(Beginning of Dataset extract)

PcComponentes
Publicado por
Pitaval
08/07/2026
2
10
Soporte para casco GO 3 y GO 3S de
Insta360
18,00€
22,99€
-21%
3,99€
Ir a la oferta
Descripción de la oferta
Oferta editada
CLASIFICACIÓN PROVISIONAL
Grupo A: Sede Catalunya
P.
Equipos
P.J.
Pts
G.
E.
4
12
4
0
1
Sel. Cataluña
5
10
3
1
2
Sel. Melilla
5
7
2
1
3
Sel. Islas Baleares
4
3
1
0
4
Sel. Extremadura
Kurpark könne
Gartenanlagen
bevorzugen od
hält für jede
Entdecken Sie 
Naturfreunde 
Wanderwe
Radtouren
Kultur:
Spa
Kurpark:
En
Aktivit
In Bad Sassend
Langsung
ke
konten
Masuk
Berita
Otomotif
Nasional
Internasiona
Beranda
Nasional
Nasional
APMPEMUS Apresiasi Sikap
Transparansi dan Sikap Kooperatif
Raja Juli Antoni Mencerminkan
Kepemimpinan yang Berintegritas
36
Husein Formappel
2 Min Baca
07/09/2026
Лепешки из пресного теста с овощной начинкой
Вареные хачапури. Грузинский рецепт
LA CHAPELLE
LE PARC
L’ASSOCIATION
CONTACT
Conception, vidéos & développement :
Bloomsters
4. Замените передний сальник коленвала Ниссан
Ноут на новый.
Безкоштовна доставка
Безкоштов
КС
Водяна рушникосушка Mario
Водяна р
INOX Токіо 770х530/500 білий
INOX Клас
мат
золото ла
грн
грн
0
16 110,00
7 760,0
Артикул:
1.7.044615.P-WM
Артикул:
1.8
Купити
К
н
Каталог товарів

(End of Dataset extract)

● **Instructions for the task**
Transcribe the entries exactly, and make each line match the original.

● **Task output**
PcComponentes
Publicado por
Pitaval
08/07/2026
2
10
Soporte para casco GO 3 y GO 3S de
Insta360
18,00€
22,99€
-21%
3,99€
Ir a la oferta
Descripción de la oferta
Oferta editada
CLASIFICACIÓN PROVISIONAL
Grupo A: Sede Catalunya
P.
Equipos
P.J.
Pts
G.
E.
4
12
4
0
1
Sel. Cataluña
5
10
3
1
2
Sel. Melilla
5
7
2
1
3
Sel. Islas Baleares
4
3
1
0
4
Sel. Extremadura
Kurpark könne
Gartenanlagen
bevorzugen od
hält für jede
Entdecken Sie 
Naturfreunde 
Wanderwe
Radtouren
Kultur:
Spa
Kurpark:
En
Aktivit
In Bad Sassend
Langsung
ke
konten
Masuk
Berita
Otomotif
Nasional
Internasiona
Beranda
Nasional
Nasional
APMPEMUS Apresiasi Sikap
Transparansi dan Sikap Kooperatif
Raja Juli Antoni Mencerminkan
Kepemimpinan yang Berintegritas
36
Husein Formappel
2 Min Baca
07/09/2026
Лепешки из пресного теста с овощной начинкой
Вареные хачапури. Грузинский рецепт
LA CHAPELLE
LE PARC
L’ASSOCIATION
CONTACT
Conception, vidéos & développement :
Bloomsters
4. Замените передний сальник коленвала Ниссан
Ноут на новый.
Безкоштовна доставка
Безкоштов
КС
Водяна рушникосушка Mario
Водяна р
INOX Токіо 770х530/500 білий
INOX Клас
мат
золото ла
грн
грн
0
16 110,00
7 760,0
Артикул:
1.7.044615.P-WM
Артикул:
1.8
Купити
К
н
Каталог товарів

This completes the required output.